Top of Data to use
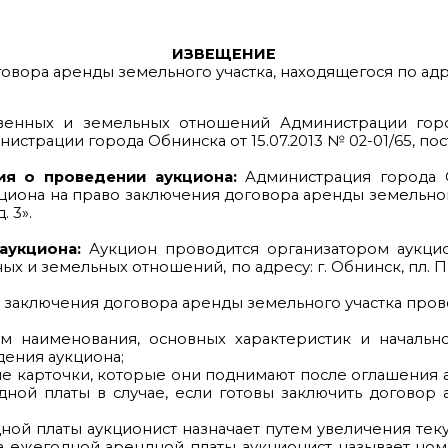
ИЗВЕЩЕНИЕ
ора аренды земельного участка, находящегося по адресу: 
енных и земельных отношений Администрации горо
ации города Обнинска от 15.07.2013 № 02-01/65, поста
ия о проведении аукциона:
Администрация города О
кциона на право заключения договора аренды земельног
. 3».
аукциона:
Аукцион проводится организатором аукцио
и земельных отношений, по адресу: г. Обнинск, пл. Прео
во заключения договора аренды земельного участка про
том наименования, основных характеристик и началь
дения аукциона;
ые карточки, которые они поднимают после оглашения
ой платы в случае, если готовы заключить договор а
ой платы аукционист назначает путем увеличения тек
а ежегодной арендной платы аукционист называет ном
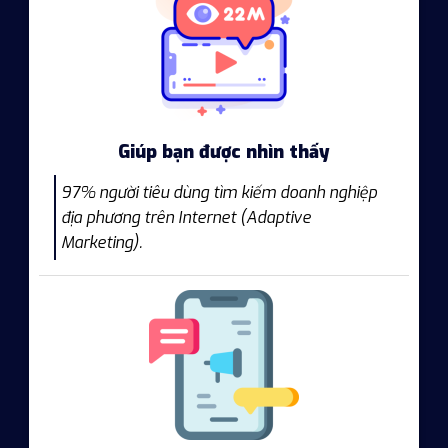
Giúp bạn được nhìn thấy
97% người tiêu dùng tìm kiếm doanh nghiệp
địa phương trên Internet (Adaptive
Marketing).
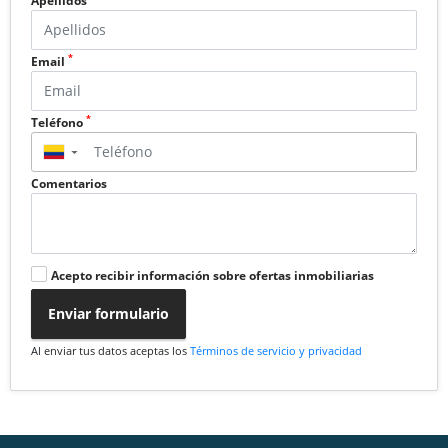
Apellidos
*
Email
*
Teléfono
▼
Comentarios
Acepto recibir información sobre ofertas inmobiliarias
Enviar formulario
Al enviar tus datos aceptas los
Términos de servicio y privacidad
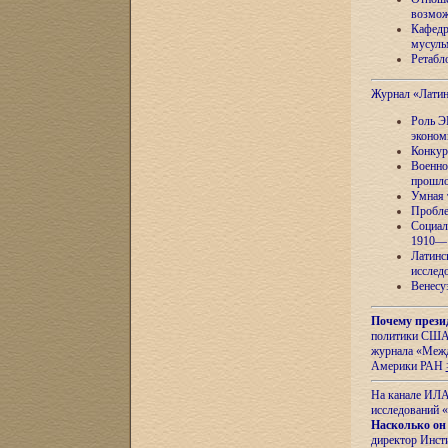
возмож
Кафедр
мусуль
Ретабло
Журнал «Лати
Роль Э
эконом
Конкур
Военно
прошло
Умная 
Пробле
Социал
1910—1
Латинс
исслед
Венесу
Почему прези
политики США 
журнала «Межд
Америки РАН
На канале ИЛА
исследований «
Насколько он
директор Инст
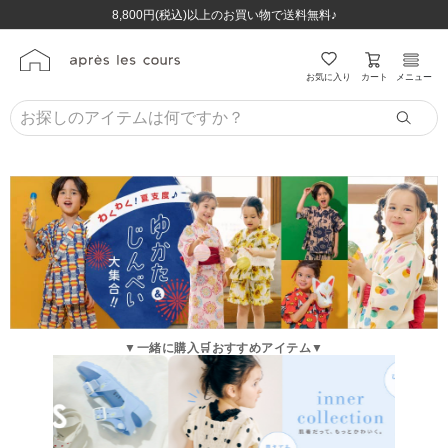
ほぼ全品半額！！8/12(水)お昼12:59まで！！
ほぼ全品半額！！8/12(水)お昼12:59まで！！
8,800円(税込)以上のお買い物で送料無料♪
8,800円(税込)以上のお買い物で送料無料♪
カート
お気に入り
メニュー
▼一緒に購入🛒おすすめアイテム▼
Bottom of Data to use
* **How to complete this task**
Look above for the line with "а ежегодной арендной" and the line with "политики США", then copy exactly the lines from the first through the second, both kept, with no pictures.

* **Task answer**
а ежегодной арендной платы аукционист называет ном
Giúp bạn được nhìn thấy
97% người tiêu dùng tìm kiếm doanh nghiệp
địa phương trên Internet (Adaptive
Marketing).
Apellidos
*
Email
*
Teléfono
▼
Comentarios
Acepto recibir información sobre ofertas inmobiliarias
Enviar formulario
Al enviar tus datos aceptas los
Términos de servicio y privacidad
возмож
Кафедр
мусуль
Ретабло
Журнал «Лати
Роль Э
эконом
Конкур
Военно
прошло
Умная 
Пробле
Социал
1910—1
Латинс
исслед
Венесу
Почему прези
политики США 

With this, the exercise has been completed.